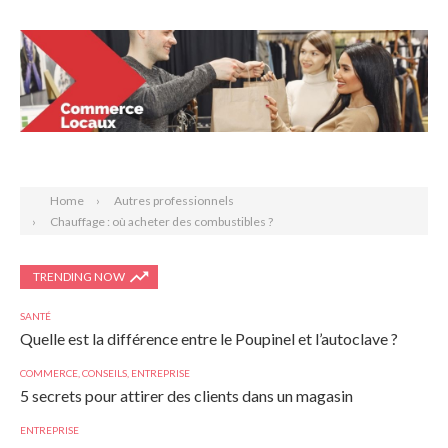
Search
Home
Autres professionnels
Chauffage : où acheter des combustibles ?
TRENDING NOW
SANTÉ
Quelle est la différence entre le Poupinel et l’autoclave ?
COMMERCE
,
CONSEILS
,
ENTREPRISE
5 secrets pour attirer des clients dans un magasin
ENTREPRISE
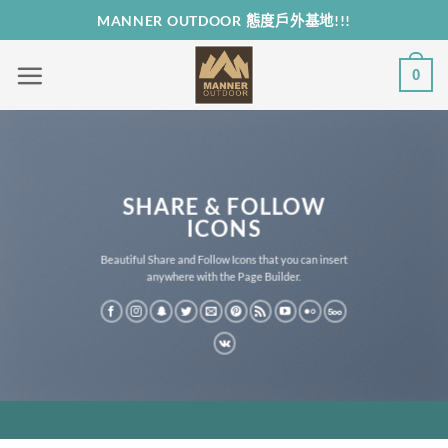
Skip
MANNER OUTDOOR 態度戶外基地!!!
to
content
0
SHARE & FOLLOW
ICONS
Beautiful Share and Follow Icons that you can insert
anywhere with the Page Builder.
== == ==
• _Your instructions_: Of the entries above, print exactly those lines that run from the one containing "Chauffage : où acheter des combustibles ?" through the last line, excluding any pictures.

• _Response to the task_:
Chauffage : où acheter des combustibles ?
TRENDING NOW
SANTÉ
Quelle est la différence entre le Poupinel et l’autoclave ?
COMMERCE
,
CONSEILS
,
ENTREPRISE
5 secrets pour attirer des clients dans un magasin
ENTREPRISE
Skip
MANNER OUTDOOR 態度戶外基地!!!
to
content
0
SHARE & FOLLOW
ICONS
Beautiful Share and Follow Icons that you can insert
anywhere with the Page Builder.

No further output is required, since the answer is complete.